Sur cette base, nous créons des solutions qui nous font avancer de deux ou trois pas. Il est peut-être trop tôt pour certains, mais « cette folie a une méthode (soigneusement réfléchie) ».
Et pourquoi les personnes ? Une entreprise est composée de processus, de personnes et d'outils, dont l'informatique. Les processus et les outils, si nécessaire, peuvent être reproduits à l'identique, mais les personnes, bien sûr, ne le sont pas… Il n'existe pas deux entreprises idéales, même avec des processus et des outils similaires.
Par conséquent, l'humain est primordial.

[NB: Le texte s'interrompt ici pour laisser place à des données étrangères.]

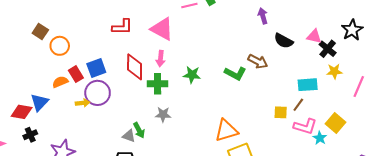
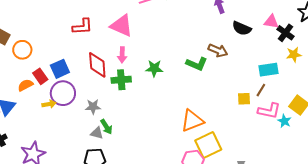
gray star: (163, 114) -> (93, 107), moved

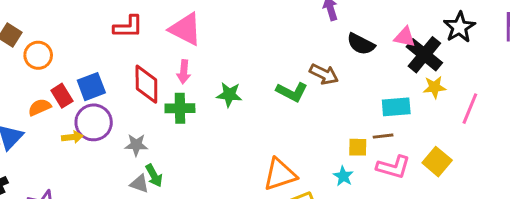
black cross: (285, 33) -> (424, 55), size x1.4
brown line: (261, 90) -> (383, 136), turned 48
cyan star: (284, 121) -> (343, 176), moved

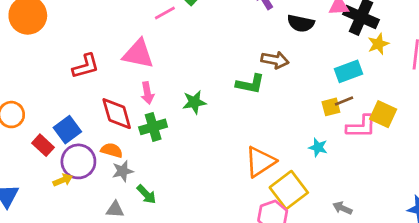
orange semicircle: (40, 107) -> (112, 150), moved, turned 55
yellow square: (358, 147) -> (331, 107), moved
yellow square: (437, 162) -> (383, 114), moved
gray triangle: (139, 184) -> (115, 209), moved

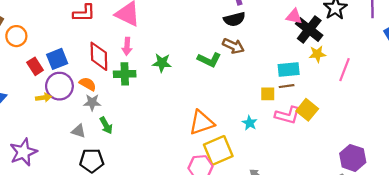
black semicircle: (301, 23) -> (234, 19), moved, turned -40
brown line: (344, 101) -> (287, 86), moved

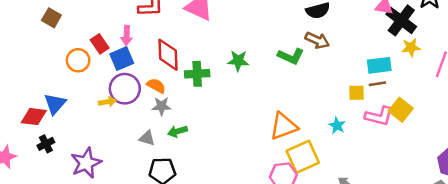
orange circle: (16, 36) -> (78, 60), moved
pink arrow: (127, 46) -> (127, 35), moved
red rectangle: (35, 66) -> (100, 44), moved
green arrow: (106, 125) -> (178, 131), turned 105

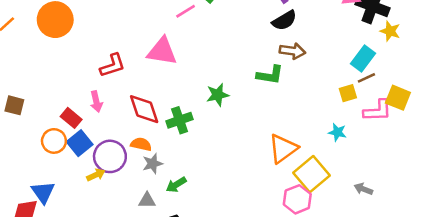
yellow star: (411, 47) -> (390, 31), turned -30
blue square: (122, 59) -> (80, 143), moved
cyan rectangle: (379, 65) -> (363, 59), turned -30

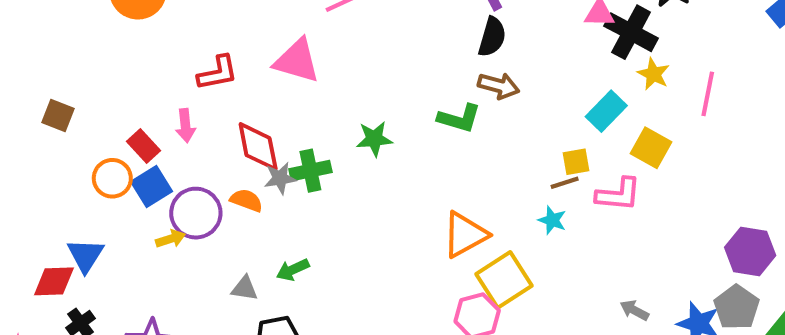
black semicircle: (284, 20) -> (492, 37), turned -50
brown line: (366, 78) -> (565, 183), moved
yellow square: (398, 98) -> (651, 148), moved
gray star: (152, 164) -> (280, 178), moved
gray arrow: (363, 189) -> (634, 310), moved

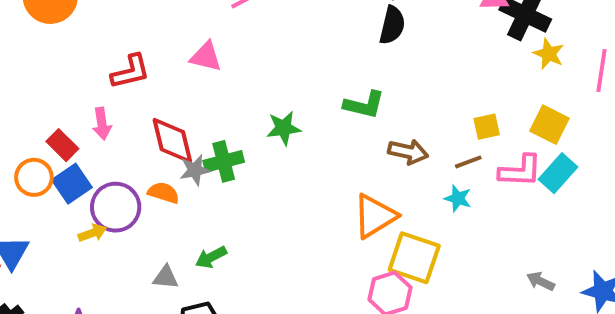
pink triangle: (297, 61) -> (206, 57), size x0.7
brown arrow: (499, 86) -> (408, 152), moved
cyan rectangle: (606, 111) -> (558, 173), moved
yellow square: (576, 162) -> (487, 127), moved
yellow square: (504, 280) -> (414, 258), turned -36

En parvenant à une certaine harmonie entre les personnes (compétences et développement, management – décisions appropriées), les produits (technologies) et l'environnement, nous maintiendrons un équilibre efficace. Après quelques mesures autonomes supplémentaires, les entreprises deviendront plus résilientes aux turbulences externes. Il est impossible de prévoir de nombreuses situations de crise, mais nous pouvons nous y préparer.
Pourquoi introduisons-nous le concept de jumeaux virtuels ? C'est aussi pour développer la résilience, s'entraîner à différents scénarios (tests de résistance de portée variable) et développer la flexibilité décisionnelle.
Dans quelle mesure la numérisation de l’État polonais et des processus de production et de gestion soutient-elle la mise en œuvre des objectifs de développement durable (ESG) ?
Cherchons de manière responsable des solutions qui réduisent notre empreinte carbone, non pas par souci de reporting et de minutie bureaucratique, mais véritablement pour l'environnement. Et ces méthodes ne doivent pas nécessairement être plus coûteuses que les méthodes traditionnelles. Car, croyez-moi, d'un point de vue pratique, c'est souvent rentable.
On tombe souvent dans le cliché : « Pour nous, ce n'est qu'une question de coût. » Une approche consciente de l'empreinte carbone nous permet de sélectionner les composants et de moderniser le processus de production. Parfois, même des mesures simples suffisent : par exemple, si une machine fonctionne à 80 % de sa capacité, elle consomme la même quantité d'électricité. Cela peut réduire la consommation d'énergie et, par conséquent, le coût unitaire. Il en va de même pour les composants. Les outils informatiques, notamment l'IA, sont parfaitement adaptés à ce type de changements.
Les entreprises et les critères ESG sont des relations essentiellement rationnelles, fortement ancrées dans la conscience environnementale. Cependant, de nombreux mythes complexes ont émergé autour de ces liens. Je me demande parfois : à quoi bon ?
Une proposition simple : moins de philosophie et davantage de promotion des effets concrets de l'orientation verte de l'entreprise. Examinons l'objectif de cette démarche et ses conséquences bénéfiques pour les personnes, l'environnement et, in fine, pour l'entreprise elle-même.